● Work to be completed:
Where a line holds the word "YAHYA", copy that line from the data below.

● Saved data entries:
--------

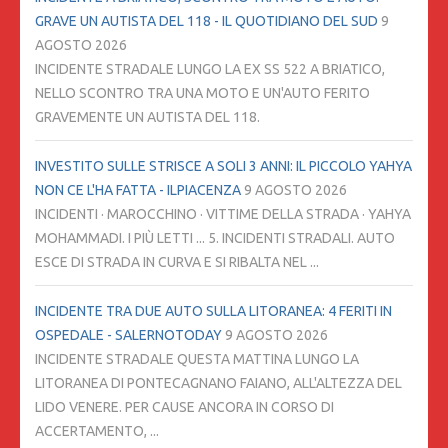
GRAVE UN AUTISTA DEL 118 - IL QUOTIDIANO DEL SUD
9
AGOSTO 2026
INCIDENTE STRADALE LUNGO LA EX SS 522 A BRIATICO,
NELLO SCONTRO TRA UNA MOTO E UN'AUTO FERITO
GRAVEMENTE UN AUTISTA DEL 118.
INVESTITO SULLE STRISCE A SOLI 3 ANNI: IL PICCOLO YAHYA
NON CE L'HA FATTA - ILPIACENZA
9 AGOSTO 2026
INCIDENTI · MAROCCHINO · VITTIME DELLA STRADA · YAHYA
MOHAMMADI. I PIÙ LETTI ... 5. INCIDENTI STRADALI. AUTO
ESCE DI STRADA IN CURVA E SI RIBALTA NEL ...
INCIDENTE TRA DUE AUTO SULLA LITORANEA: 4 FERITI IN
OSPEDALE - SALERNOTODAY
9 AGOSTO 2026
INCIDENTE STRADALE QUESTA MATTINA LUNGO LA
LITORANEA DI PONTECAGNANO FAIANO, ALL'ALTEZZA DEL
LIDO VENERE. PER CAUSE ANCORA IN CORSO DI
ACCERTAMENTO, ...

--------

● Expected output:
INVESTITO SULLE STRISCE A SOLI 3 ANNI: IL PICCOLO YAHYA
INCIDENTI · MAROCCHINO · VITTIME DELLA STRADA · YAHYA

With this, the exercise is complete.